§ TASK DIRECTIONS
Below are the records; collect from them each line containing the string "offers".

[[ RECORDS PROVIDED open ]]

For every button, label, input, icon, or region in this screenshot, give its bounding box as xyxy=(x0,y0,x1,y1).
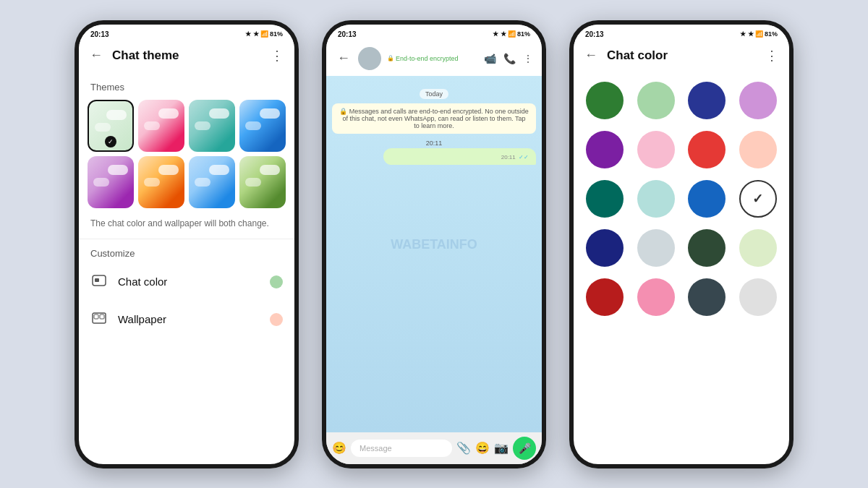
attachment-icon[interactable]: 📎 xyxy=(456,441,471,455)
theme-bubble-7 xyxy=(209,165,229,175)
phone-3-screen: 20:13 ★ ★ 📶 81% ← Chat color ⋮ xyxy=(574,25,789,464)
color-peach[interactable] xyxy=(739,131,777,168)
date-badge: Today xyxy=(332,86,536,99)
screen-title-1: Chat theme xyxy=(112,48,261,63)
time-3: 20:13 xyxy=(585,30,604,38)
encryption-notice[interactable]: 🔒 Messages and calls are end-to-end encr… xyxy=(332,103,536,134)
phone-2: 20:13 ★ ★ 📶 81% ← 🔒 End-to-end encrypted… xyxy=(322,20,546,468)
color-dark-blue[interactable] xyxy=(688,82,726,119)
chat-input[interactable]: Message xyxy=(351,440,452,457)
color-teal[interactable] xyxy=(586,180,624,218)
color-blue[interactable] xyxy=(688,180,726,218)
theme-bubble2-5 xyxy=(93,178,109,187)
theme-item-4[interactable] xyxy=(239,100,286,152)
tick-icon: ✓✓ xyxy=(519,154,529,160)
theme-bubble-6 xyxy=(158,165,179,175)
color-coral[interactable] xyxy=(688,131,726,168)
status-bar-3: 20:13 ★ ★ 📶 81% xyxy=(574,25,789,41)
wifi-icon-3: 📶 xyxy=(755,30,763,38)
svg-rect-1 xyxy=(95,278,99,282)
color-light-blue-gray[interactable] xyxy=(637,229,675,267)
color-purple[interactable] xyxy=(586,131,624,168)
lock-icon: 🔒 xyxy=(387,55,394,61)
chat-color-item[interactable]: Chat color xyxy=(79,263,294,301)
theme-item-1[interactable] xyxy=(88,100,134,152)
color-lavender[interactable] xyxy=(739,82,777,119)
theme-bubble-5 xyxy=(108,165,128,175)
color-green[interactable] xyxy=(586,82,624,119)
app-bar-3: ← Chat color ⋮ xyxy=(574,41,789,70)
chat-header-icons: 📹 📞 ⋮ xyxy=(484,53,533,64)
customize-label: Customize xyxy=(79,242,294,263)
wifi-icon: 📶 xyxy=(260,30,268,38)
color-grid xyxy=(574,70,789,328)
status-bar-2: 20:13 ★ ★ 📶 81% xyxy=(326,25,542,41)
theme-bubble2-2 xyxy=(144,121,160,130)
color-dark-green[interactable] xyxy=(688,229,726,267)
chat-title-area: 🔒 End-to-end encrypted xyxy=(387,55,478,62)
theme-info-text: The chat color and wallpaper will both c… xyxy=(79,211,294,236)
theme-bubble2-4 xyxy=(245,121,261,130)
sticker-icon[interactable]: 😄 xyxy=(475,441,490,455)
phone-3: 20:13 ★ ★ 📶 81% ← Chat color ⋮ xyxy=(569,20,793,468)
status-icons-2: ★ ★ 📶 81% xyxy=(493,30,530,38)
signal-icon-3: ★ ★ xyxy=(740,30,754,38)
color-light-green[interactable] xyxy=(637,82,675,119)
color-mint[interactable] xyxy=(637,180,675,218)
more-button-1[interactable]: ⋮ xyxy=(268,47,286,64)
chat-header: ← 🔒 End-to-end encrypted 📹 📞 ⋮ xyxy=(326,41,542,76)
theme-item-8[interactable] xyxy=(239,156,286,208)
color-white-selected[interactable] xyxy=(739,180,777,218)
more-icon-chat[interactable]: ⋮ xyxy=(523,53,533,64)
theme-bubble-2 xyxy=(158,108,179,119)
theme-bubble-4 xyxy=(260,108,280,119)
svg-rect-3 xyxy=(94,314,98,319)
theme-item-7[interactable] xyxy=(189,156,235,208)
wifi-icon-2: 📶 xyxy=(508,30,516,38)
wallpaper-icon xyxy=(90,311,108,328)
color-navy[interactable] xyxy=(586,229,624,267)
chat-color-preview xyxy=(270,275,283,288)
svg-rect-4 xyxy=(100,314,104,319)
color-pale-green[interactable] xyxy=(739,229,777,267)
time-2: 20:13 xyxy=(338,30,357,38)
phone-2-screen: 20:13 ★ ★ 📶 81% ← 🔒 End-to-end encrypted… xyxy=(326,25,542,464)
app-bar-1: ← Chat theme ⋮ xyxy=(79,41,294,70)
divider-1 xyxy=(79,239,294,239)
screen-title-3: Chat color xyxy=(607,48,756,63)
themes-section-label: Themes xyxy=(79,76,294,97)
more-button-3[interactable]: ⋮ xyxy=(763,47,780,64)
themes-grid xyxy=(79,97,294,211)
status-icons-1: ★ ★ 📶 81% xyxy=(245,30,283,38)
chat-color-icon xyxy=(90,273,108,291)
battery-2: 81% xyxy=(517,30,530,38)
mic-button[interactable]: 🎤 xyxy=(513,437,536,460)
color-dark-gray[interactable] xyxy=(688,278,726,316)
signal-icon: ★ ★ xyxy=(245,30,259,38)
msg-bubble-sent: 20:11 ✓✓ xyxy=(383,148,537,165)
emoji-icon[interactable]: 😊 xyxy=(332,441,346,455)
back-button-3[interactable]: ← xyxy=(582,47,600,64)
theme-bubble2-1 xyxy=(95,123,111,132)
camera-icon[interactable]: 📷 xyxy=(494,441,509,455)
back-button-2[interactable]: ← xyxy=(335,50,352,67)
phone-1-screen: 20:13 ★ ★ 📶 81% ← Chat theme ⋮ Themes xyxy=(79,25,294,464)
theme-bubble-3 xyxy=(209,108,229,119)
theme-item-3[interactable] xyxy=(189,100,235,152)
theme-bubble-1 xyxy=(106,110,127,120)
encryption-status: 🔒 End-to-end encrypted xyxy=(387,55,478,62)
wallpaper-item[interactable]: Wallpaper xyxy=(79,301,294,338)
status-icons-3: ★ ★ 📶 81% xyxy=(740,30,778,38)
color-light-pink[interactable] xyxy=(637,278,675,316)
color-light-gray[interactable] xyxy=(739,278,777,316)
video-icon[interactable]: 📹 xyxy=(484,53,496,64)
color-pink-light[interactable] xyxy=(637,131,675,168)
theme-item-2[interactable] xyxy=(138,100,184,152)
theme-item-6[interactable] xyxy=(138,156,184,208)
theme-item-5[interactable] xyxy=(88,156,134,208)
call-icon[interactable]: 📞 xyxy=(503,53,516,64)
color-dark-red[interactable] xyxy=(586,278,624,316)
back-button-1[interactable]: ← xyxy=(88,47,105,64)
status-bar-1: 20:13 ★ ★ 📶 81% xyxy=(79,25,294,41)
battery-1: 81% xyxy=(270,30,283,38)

[[ RECORDS PROVIDED closed ]]
[[ RECORDS PROVIDED open ]]

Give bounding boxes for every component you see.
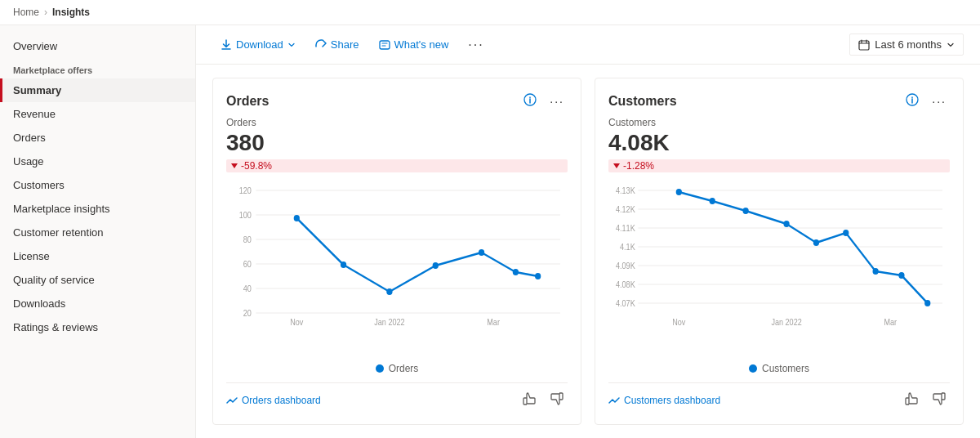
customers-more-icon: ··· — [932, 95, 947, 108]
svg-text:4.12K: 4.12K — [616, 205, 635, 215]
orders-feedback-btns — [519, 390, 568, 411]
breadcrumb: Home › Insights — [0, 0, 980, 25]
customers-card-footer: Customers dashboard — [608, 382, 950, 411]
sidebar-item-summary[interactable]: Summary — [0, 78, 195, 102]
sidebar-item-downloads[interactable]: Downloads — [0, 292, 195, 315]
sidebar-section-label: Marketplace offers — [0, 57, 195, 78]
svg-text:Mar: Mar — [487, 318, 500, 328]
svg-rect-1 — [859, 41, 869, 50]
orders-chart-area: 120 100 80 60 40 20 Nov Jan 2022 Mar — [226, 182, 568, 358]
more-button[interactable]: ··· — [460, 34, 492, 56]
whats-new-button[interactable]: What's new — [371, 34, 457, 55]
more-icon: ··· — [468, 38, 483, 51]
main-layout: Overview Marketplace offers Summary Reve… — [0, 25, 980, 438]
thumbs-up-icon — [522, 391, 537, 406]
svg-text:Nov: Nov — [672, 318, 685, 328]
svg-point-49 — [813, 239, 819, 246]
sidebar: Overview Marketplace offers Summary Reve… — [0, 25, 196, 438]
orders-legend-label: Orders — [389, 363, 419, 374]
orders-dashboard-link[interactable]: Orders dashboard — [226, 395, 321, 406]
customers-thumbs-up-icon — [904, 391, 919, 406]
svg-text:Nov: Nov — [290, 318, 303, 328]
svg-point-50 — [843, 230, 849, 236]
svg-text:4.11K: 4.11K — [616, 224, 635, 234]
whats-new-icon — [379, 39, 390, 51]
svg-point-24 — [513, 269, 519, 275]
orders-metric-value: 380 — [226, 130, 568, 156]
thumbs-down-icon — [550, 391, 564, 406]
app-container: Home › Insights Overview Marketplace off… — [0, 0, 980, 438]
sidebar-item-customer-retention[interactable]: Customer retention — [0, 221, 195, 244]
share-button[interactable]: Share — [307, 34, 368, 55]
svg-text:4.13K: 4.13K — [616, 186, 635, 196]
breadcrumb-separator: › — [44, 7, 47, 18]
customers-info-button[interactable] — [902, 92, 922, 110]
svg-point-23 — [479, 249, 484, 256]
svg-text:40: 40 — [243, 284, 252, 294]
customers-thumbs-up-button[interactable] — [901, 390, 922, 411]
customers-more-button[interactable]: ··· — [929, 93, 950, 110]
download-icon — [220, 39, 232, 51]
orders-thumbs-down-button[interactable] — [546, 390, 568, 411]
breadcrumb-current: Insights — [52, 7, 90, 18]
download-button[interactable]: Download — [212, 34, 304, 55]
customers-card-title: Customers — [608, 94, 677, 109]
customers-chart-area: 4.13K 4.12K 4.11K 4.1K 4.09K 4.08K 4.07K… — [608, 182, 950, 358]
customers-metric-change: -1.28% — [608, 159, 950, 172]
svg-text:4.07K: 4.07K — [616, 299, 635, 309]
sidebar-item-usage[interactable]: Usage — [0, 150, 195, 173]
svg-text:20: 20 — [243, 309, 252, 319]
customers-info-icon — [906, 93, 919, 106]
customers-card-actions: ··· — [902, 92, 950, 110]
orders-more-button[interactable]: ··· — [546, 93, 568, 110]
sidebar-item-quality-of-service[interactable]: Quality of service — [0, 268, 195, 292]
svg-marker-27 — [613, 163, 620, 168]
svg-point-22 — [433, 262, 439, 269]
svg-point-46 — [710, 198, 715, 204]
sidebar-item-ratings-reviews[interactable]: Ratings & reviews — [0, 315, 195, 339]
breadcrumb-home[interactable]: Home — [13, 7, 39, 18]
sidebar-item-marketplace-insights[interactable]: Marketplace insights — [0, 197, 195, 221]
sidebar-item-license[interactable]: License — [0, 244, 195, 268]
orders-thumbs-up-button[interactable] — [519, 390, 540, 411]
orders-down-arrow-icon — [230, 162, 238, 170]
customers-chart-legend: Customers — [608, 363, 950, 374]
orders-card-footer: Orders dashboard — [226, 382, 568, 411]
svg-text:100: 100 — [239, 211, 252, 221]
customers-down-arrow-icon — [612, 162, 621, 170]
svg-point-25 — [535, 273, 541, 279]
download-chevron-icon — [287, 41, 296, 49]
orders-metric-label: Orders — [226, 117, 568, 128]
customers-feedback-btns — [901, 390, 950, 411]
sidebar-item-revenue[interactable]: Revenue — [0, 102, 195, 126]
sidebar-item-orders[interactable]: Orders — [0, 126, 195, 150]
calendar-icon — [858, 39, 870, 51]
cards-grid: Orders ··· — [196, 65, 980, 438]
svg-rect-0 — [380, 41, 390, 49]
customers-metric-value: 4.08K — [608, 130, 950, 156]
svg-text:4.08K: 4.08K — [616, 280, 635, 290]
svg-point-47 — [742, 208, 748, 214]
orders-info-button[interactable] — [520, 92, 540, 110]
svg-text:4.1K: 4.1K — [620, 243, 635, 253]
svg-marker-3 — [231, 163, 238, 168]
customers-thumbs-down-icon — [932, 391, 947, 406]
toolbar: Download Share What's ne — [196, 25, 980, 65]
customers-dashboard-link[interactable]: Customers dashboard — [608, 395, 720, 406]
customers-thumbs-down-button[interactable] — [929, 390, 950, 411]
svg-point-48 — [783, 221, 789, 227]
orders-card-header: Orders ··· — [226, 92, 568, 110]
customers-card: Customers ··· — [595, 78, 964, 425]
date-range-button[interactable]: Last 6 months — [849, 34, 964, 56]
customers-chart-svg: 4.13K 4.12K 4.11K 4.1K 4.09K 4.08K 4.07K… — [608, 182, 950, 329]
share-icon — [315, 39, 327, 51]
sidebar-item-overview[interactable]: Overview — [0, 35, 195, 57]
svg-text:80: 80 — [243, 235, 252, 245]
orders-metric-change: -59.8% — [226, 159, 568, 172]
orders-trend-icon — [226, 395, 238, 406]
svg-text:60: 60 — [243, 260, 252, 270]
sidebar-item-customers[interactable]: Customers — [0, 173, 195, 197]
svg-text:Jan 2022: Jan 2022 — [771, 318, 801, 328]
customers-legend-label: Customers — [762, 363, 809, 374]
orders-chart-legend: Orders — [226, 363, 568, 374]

[[ RECORDS PROVIDED closed ]]

§ TASK ANSWER
sidebar-section-label: Marketplace offers — [0, 57, 195, 78]
main-layout: Overview Marketplace offers Summary Reve… — [0, 25, 980, 438]
sidebar: Overview Marketplace offers Summary Reve… — [0, 25, 196, 438]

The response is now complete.